Questions continue to linger after a terrorist bombing 25 years ago


Argentineans on Thursday hold up photos of those who died during the bombing at the AMIA Jewish center in Buenos Aires 25 years ago. Associated Press/Photo by Natacha Pisarenko

A deadly anniversary in Buenos Aires

ARGENTINA: Thursday marks the 25th anniversary of the AMIA bombing in Buenos Aires, and Secretary of State Mike Pompeo will head to the region to discuss counterterrorism and immigration. No one has been convicted in the attack on the Jewish community center, which killed 85 people and injured more than 300. Prosecutor Alberto Nisman blamed Iran for orchestrating the attack after Argentina suspended a nuclear technology transfer contract and accused then-President Cristina Fernandez de Kirchner of covering up Iran’s role. Nisman was murdered in 2015, hours before he was to present evidence against Fernandez—and the former president is now a running mate on the presidential ticket of Alberto Fernandez (no relation).

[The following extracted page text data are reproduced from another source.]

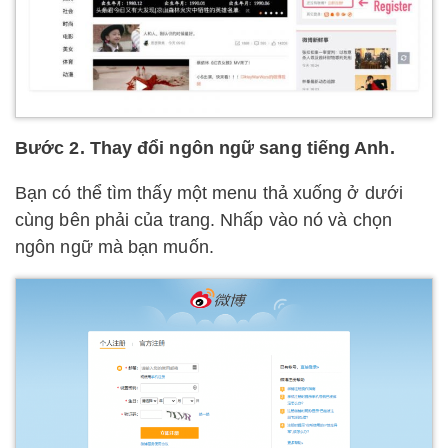
Bước 2. Thay đổi ngôn ngữ sang tiếng Anh.
Bạn có thể tìm thấy một menu thả xuống ở dưới
cùng bên phải của trang. Nhấp vào nó và chọn
ngôn ngữ mà bạn muốn.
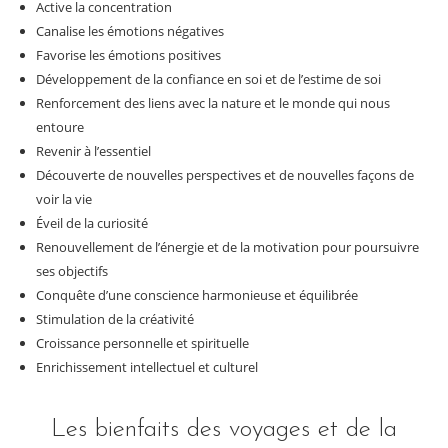
Active la concentration
Canalise les émotions négatives
Favorise les émotions positives
Développement de la confiance en soi et de l’estime de soi
Renforcement des liens avec la nature et le monde qui nous
entoure
Revenir à l’essentiel
Découverte de nouvelles perspectives et de nouvelles façons de
voir la vie
Éveil de la curiosité
Renouvellement de l’énergie et de la motivation pour poursuivre
ses objectifs
Conquête d’une conscience harmonieuse et équilibrée
Stimulation de la créativité
Croissance personnelle et spirituelle
Enrichissement intellectuel et culturel
Les bienfaits des voyages et de la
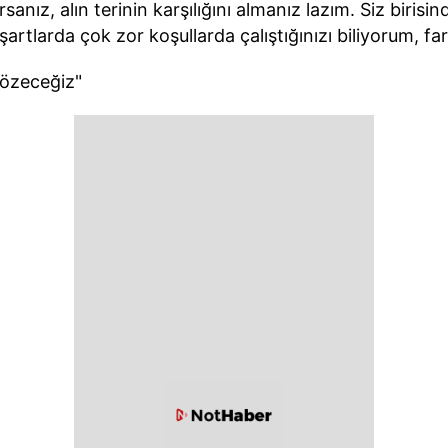
rsanız, alın terinin karşılığını almanız lazım. Siz biris
rtlarda çok zor koşullarda çalıştığınızı biliyorum, fa
eğiz"​​​​​​​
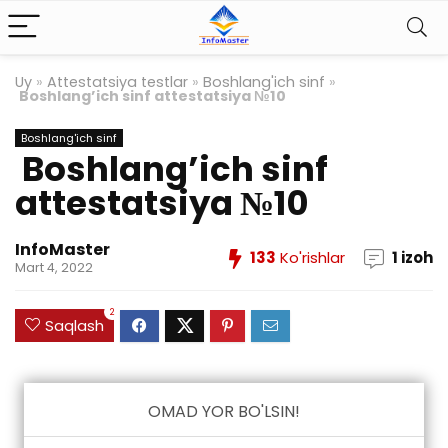
Uy
»
Attestatsiya testlar
»
Boshlang'ich sinf
»
Boshlang’ich sinf attestatsiya №10
Boshlang'ich sinf
Boshlang’ich sinf
attestatsiya №10
InfoMaster
133
Ko'rishlar
1 izoh
Mart 4, 2022
2
Saqlash
OMAD YOR BO'LSIN!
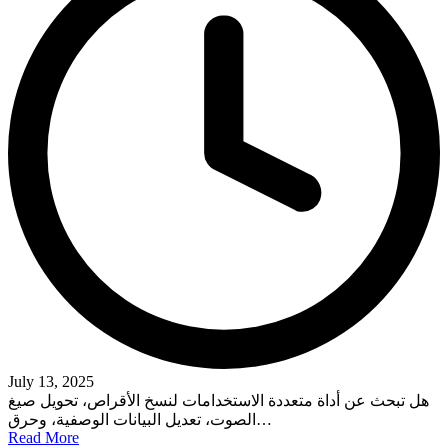
July 13, 2025
هل تبحث عن أداة متعددة الاستخدامات لنسخ الأقراص، تحويل صيغ
الصوت، تعديل البيانات الوصفية، وحرق…
Read More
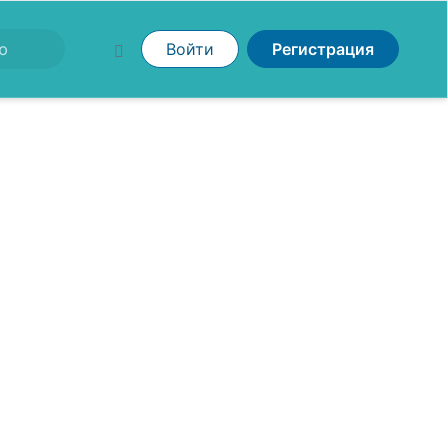
Войти
Регистрация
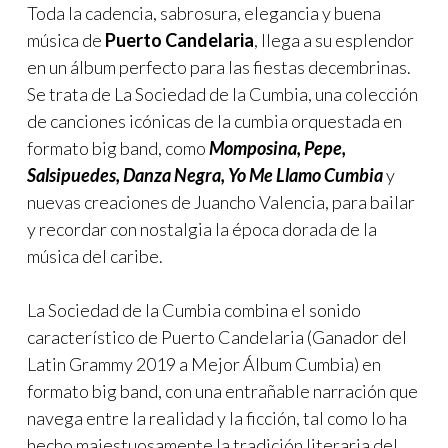
Toda la cadencia, sabrosura, elegancia y buena
música de
Puerto Candelaria
, llega a su esplendor
en un álbum perfecto para las fiestas decembrinas.
Se trata de La Sociedad de la Cumbia, una colección
de canciones icónicas de la cumbia orquestada en
formato big band, como
Momposina, Pepe,
Salsipuedes, Danza Negra, Yo Me Llamo Cumbia
y
nuevas creaciones de Juancho Valencia, para bailar
y recordar con nostalgia la época dorada de la
música del caribe.
La Sociedad de la Cumbia combina el sonido
característico de Puerto Candelaria (Ganador del
Latin Grammy 2019 a Mejor Álbum Cumbia) en
formato big band, con una entrañable narración que
navega entre la realidad y la ficción, tal como lo ha
hecho majestuosamente la tradición literaria del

UNITED STATES: World Relief will close its office covering resettlement of refugees in north Florida, as new arrivals there have dwindled from 1,500 a year to just three so far in 2019.

I spoke to Secretary of State Mike Pompeo Wednesday during the State Department’s Ministerial to Advance Religious Freedom about the drastic decline. Resettlement groups at the ministerial have argued the United States should admit more persecuted believers—particularly Christians from the Middle East—to promote religious freedom. “Our mission set has been to drive better outcomes for them where they are so that fewer individuals will have to come here,” Pompeo told me. In its statement, World Relief said the Trump administration’s new interim final rule (announced Monday) on asylum-seekers will “exacerbate” the crisis at the southern border. The rule exceeds statutory authority, legal experts contend, and was challenged in federal court in California.

CUBA: The government in Havana barred four Protestant church leaders from traveling to Washington to attend this week’s ministerial.

MEXICO: A federal judge in New York sentenced drug kingpin Joaquin “El Chapo” Guzman to life in prison plus 30 years. The 62-year-old Guzman, who twice escaped from Mexican prisons, will likely end up at the federal government’s “Supermax” prison in Florence, Colo.

IRAQ: A Turkish diplomat and two Iraqis working at the Turkish Consulate were killed in a shooting in Erbil, the notably terror-free capital of Iraqi Kurdistan. The three assailants escaped.

MYANMAR: The United States imposed sanctions on the military’s commander in chief and other leaders, charging them with extrajudicial killings of Rohingya Muslims in the country also known as Burma.

CHINA: With up to 1.5 million predominantly Muslim Turkic minorities arbitrarily detained in political reeducation camps, the ultimate goal in Xinjiang province “is to exercise complete ideological supremacy” and extend it to all of China.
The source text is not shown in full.